The Forty Fathom Bank and Other Stories Read online

Page 3


  Suddenly from high above, the big white breasted gull folded his wings and, dropping like a bullet through the cloud of smaller gulls, snapped up a fat sardine that had just swung over the roller. He shook his head and started to take off when I saw he was hooked. As the line went down he flapped his powerful wings and, for an instant, rose into the air, his hooked beak dragging the ganion up with him, and in that instant two small speckled gulls fell screaming upon him, pecking and tearing at his widespread wings until he disappeared in a swirling gray and white bundle beneath the water.

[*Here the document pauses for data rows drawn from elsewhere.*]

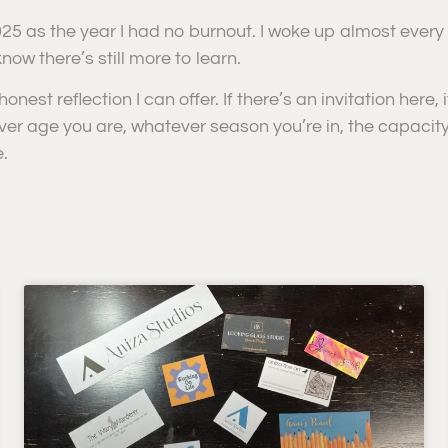
025 as the year I had no burnout. I woke up almost every
now there’s still more to learn.
honest reflection I can offer. If there’s an invitation here,
ver age you are, whatever season you’re in, the capacit
.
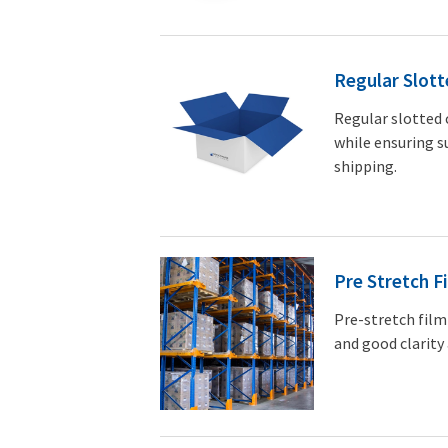
Regular Slott
Regular slotted 
while ensuring s
shipping.
Pre Stretch F
Pre-stretch film
and good clarity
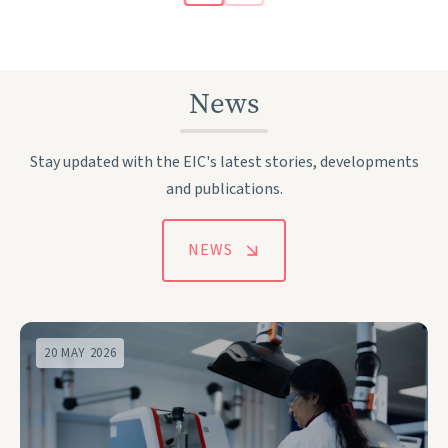
News
Stay updated with the EIC's latest stories, developments
and publications.
NEWS
20 MAY 2026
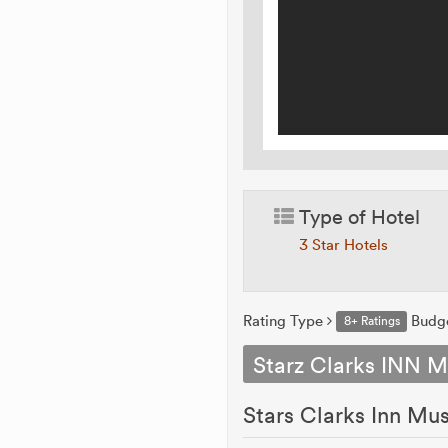
Type of Hotel
3 Star Hotels
Rating Type
Budg
8+ Ratings
Starz Clarks INN M
Stars Clarks Inn Mu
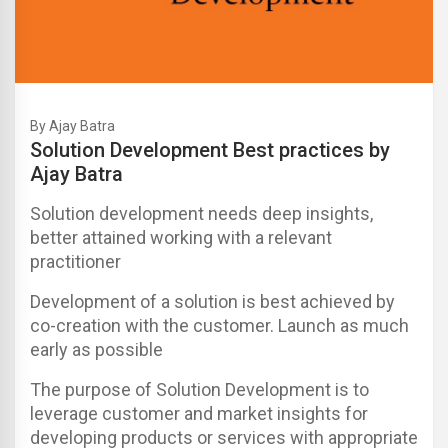
By Ajay Batra
Solution Development Best practices by
Ajay Batra
Solution development needs deep insights,
better attained working with a relevant
practitioner
Development of a solution is best achieved by
co-creation with the customer. Launch as much
early as possible
The purpose of Solution Development is to
leverage customer and market insights for
developing products or services with appropriate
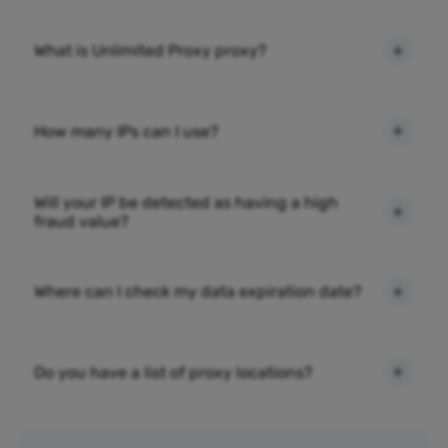
What is Unlimited Proxy proxy?
How many IPs can I use?
Will your IP be detected as having a high
fraud value?
Where can I check my data expiration date?
Do you have a list of proxy locations?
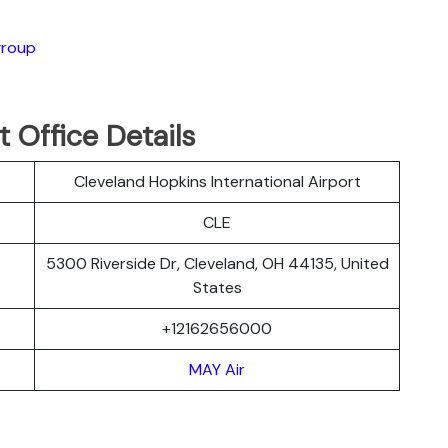
group
 Office Details
Cleveland Hopkins International Airport
CLE
5300 Riverside Dr, Cleveland, OH 44135, United
States
+12162656000
MAY Air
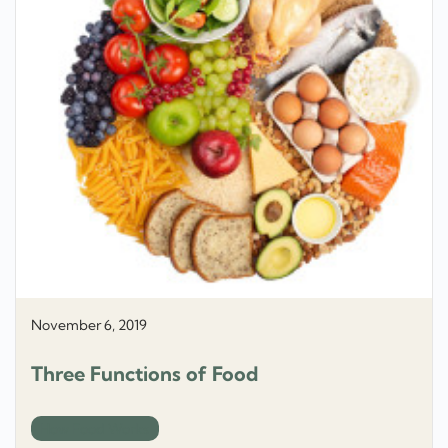
November 6, 2019
Three Functions of Food
How Food Works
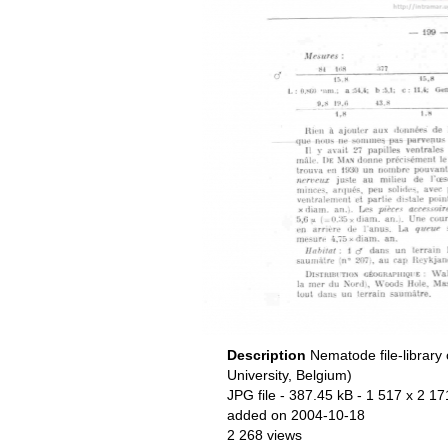
Description
Nematode file-library
University, Belgium)
JPG file
- 387.45 kB
- 1 517 x 2 17
added on 2004-10-18
2 268 views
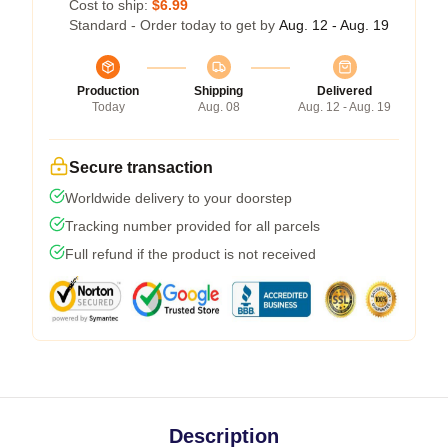
Cost to ship:
$6.99
Standard - Order today to get by
Aug. 12 - Aug. 19
Production
Shipping
Delivered
Today
Aug. 08
Aug. 12 - Aug. 19
Secure transaction
Worldwide delivery to your doorstep
Tracking number provided for all parcels
Full refund if the product is not received
Description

  Whether or not May had seen the gull I could not tell. About the middle of the set, he put on another anchor and a third one when the end buoy line went over with its bamboo pole and the flag for a marker. Then he motioned for me to cut the engine.

  I was still thinking about the big gull getting hooked and dragged below. However, there was no more reason, I told myself, for getting sentimental over the death of a bird than for the sardine he had attempted to eat. But for the chance turn that got it into the purse seine net, the sardine would now be breeding in the sea or feeding upon some lesser unfortunate who, in its turn should, by like analysis, have my sympathy also.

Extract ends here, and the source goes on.